# Problem Set 3
# Due Wednesday, November 13, 2019

<div style="color: #000000;background-color: #FFEEFF">
In this problem set, you are to implement a two-layer (2 layers of weights, 1 hidden layer of units) neural network for binary classification.  All non-linearities are to be sigmoids.
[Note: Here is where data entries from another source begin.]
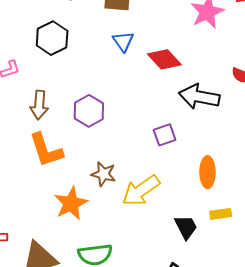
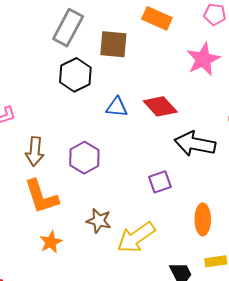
black hexagon: (52, 38) -> (75, 75), moved
blue triangle: (123, 41) -> (117, 107), moved, turned -50
orange star: (71, 203) -> (51, 242), moved, size x0.7

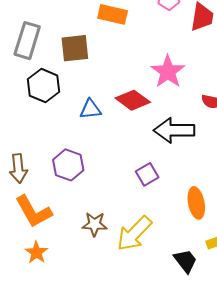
pink star: (203, 59) -> (168, 72), moved
orange star: (51, 242) -> (36, 252), moved

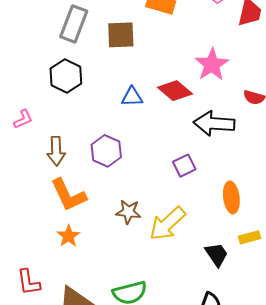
black hexagon: (44, 86) -> (66, 76), moved

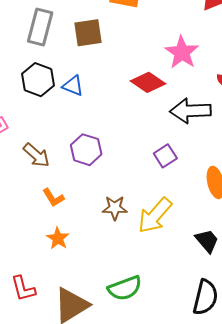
blue triangle: (132, 97) -> (73, 86), moved, turned 30
brown arrow: (56, 151) -> (36, 155), turned -40
orange L-shape: (68, 195) -> (53, 198), size x0.6

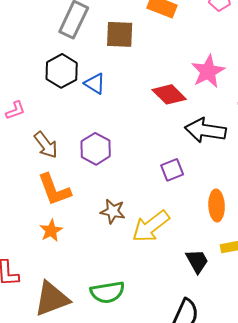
orange L-shape: (53, 198) -> (54, 190), size x1.6

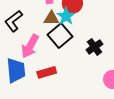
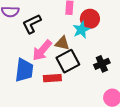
brown triangle: (51, 18) -> (62, 43), moved
black square: (60, 36) -> (68, 61), moved

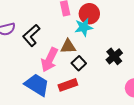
cyan star: (81, 30) -> (84, 27), turned 30
black square: (68, 61) -> (79, 63), size x0.6
blue trapezoid: (24, 70) -> (37, 85), turned -50

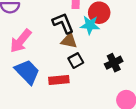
black L-shape: (31, 35) -> (63, 23), moved, turned 95
pink arrow: (50, 60) -> (21, 41), moved

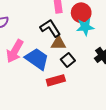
cyan star: (90, 25) -> (85, 27), moved
blue trapezoid: (27, 72) -> (37, 59), moved

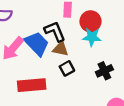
blue trapezoid: (37, 59) -> (37, 44), moved
red rectangle: (56, 80) -> (32, 85), moved, size x1.4

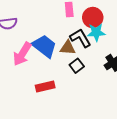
black L-shape: (55, 31) -> (80, 38), moved
red rectangle: (32, 85) -> (45, 86), size x0.7

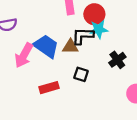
black L-shape: (80, 38) -> (83, 36), turned -55
black square: (77, 66) -> (81, 74), moved, turned -32

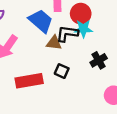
blue trapezoid: (46, 46) -> (41, 21), moved
red rectangle: (49, 88) -> (29, 81), size x1.4

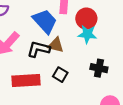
black L-shape: (67, 34) -> (39, 49), moved
black cross: (99, 60) -> (99, 68), turned 35

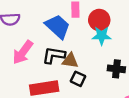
brown triangle: (56, 45) -> (70, 61), moved

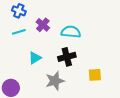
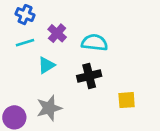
cyan triangle: (35, 58) -> (46, 65), moved
gray star: (55, 81) -> (49, 108), moved

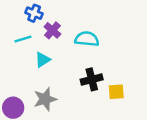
blue cross: (25, 15) -> (34, 13), moved
black cross: (89, 76) -> (92, 79), moved

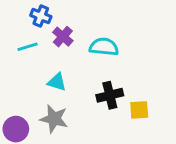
cyan triangle: (43, 60) -> (57, 82), moved, turned 49
gray star: (45, 99) -> (54, 119), turned 30

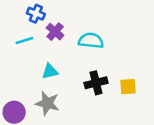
cyan triangle: (57, 82) -> (50, 71), turned -30
yellow square: (139, 110) -> (128, 87), moved

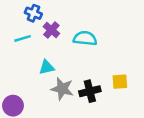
black cross: (96, 83) -> (90, 91), moved
gray star: (47, 103) -> (62, 89), moved

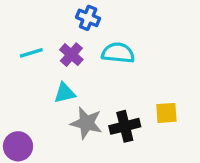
blue cross: (33, 13) -> (88, 18), moved
purple cross: (51, 30) -> (71, 55), moved

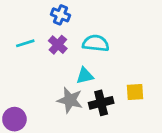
blue cross: (88, 18) -> (60, 15), moved
cyan triangle: (65, 93) -> (85, 76), moved

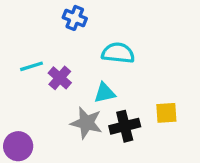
cyan line: (25, 43) -> (31, 66), moved
purple cross: (58, 45) -> (60, 78), moved

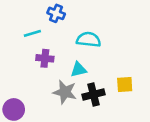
cyan line: (31, 66) -> (32, 33), moved
purple cross: (60, 78) -> (45, 58), turned -35

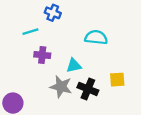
cyan semicircle: (89, 40) -> (96, 37), moved
black cross: (94, 94) -> (88, 89), turned 36

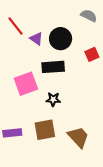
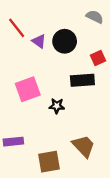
black rectangle: (53, 67) -> (82, 80), moved
brown square: (45, 130) -> (49, 162), moved

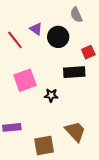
gray semicircle: (95, 17) -> (76, 15), moved, turned -140
red line: (17, 28) -> (15, 40), moved
purple triangle: (39, 41) -> (36, 29), moved

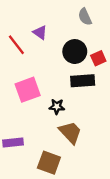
black circle: (58, 37) -> (75, 52), moved
brown trapezoid: (75, 131) -> (70, 132), moved
brown square: (44, 146) -> (49, 163), turned 30

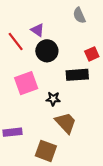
black circle: (75, 52) -> (47, 51), moved

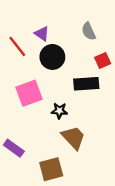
gray semicircle: (79, 15) -> (89, 31), moved
purple rectangle: (13, 132) -> (14, 148), turned 42
brown square: (46, 151) -> (51, 169), turned -35

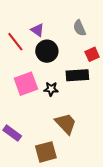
black star: (59, 111) -> (51, 89), moved

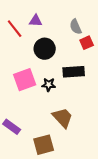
purple triangle: (37, 30) -> (36, 21), moved, turned -32
red line: (15, 42) -> (15, 29), moved
red square: (92, 54) -> (87, 43), moved

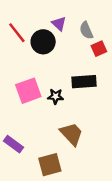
purple triangle: (36, 21) -> (59, 24), moved, turned 40
black circle: (45, 49) -> (43, 42), moved

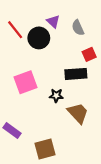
red square: (99, 49) -> (89, 54), moved
black star: (56, 96) -> (56, 96), moved
brown trapezoid: (71, 134) -> (78, 113), moved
Details are given below.  *Please read the **entire** notebook carefully before proceeding.*

You need to both fill in the necesary code, **and** answer the question at the bottom.</div>

In [81]:
# Below are the only imports that are necessary (or allowed)
import numpy as np
import h5py 
import matplotlib.pyplot as plt
import time
from IPython import display

## Data

<div style="color: #000000;background-color: #FFEEFF">
We will be using a USPS digit dataset (provided in the file uspsall73.mat).
It has 16-by-16 grayscale images of each of the 10 different hand-written digits
However, we will load only two of the digits to use as the two classes in
binary classification
</div>

In [82]:
# function to load two of the 10 classes (c1 is for Y=+1 and c2 is for Y=0)
# Note that for neural networks, we will be using Y={+1,0} instead of Y={+1,-1}
def loaddigitdata(c1,c2,m):
    f = h5py.File('uspsall73.mat','r') 
    data = f.get('data') 
    data = np.array(data).astype(float)
    X = np.concatenate((data[c1,:,:],data[c2,:,:]))
    Y = np.concatenate((np.zeros((data.shape[1])),np.ones((data.shape[1]))))
    
    rndstate = np.random.get_state() # going to set the "random" shuffle random seed
    np.random.seed(132857) # setting seed so that dataset is consistent
    p = np.random.permutation(X.shape[0])
    X = X[p] # this and next line make copies, but that's okay given how small our dataset is
    Y = Y[p]
    np.random.set_state(rndstate) # reset seed
    
    trainX = X[0:m,:] # use the first m (after shuffling) for training
    trainY = Y[0:m,np.newaxis]
    validX = X[m:,:] # use the rest for validation
    validY = Y[m:,np.newaxis]
    return (trainX,trainY,validX,validY)

# In case you care (not necessary for the assignment)
def drawexample(x,ax=None): # takes an x *vector* and draws the image it encodes
    if ax is None:
        plt.imshow(np.reshape(x,(16,16)).T,cmap='gray')
    else:
        ax.imshow(np.reshape(x,(16,16)).T,cmap='gray')

In [83]:
# load the data, to differentiate between 7s and 9s
# we will use on 110 examples for training (50% of the data) and the other half for validation
(trainX,trainY,validX,validY) = loaddigitdata(6,8,1100)
means = trainX.mean(axis=0)
stddevs = trainX.std(axis=0)
stddevs[stddevs<1e-6] = 1.0
trainX = (trainX-means)/stddevs
validX = (validX-means)/stddevs


# Convert this cell to a code cell if you wish to see each of the examples, plotted
# (completely not necessary for the problem set)
f = plt.figure()
f.set_size_inches(8,8)

ax = f.add_subplot(111)
plt.ion()
f.canvas.draw()
for exi in range(trainX.shape[0]):
    display.clear_output(wait=True)
    drawexample(trainX[exi,:])
    digitid = (9 if trainY[exi]>0 else 7)
    ax.set_title('y = '+str(int(trainY[exi]))+" ["+str(digitid)+"]")
    display.display(f)
    #time.sleep(0.1)

## WRITE `nneval` and `trainneuralnet` [20 points]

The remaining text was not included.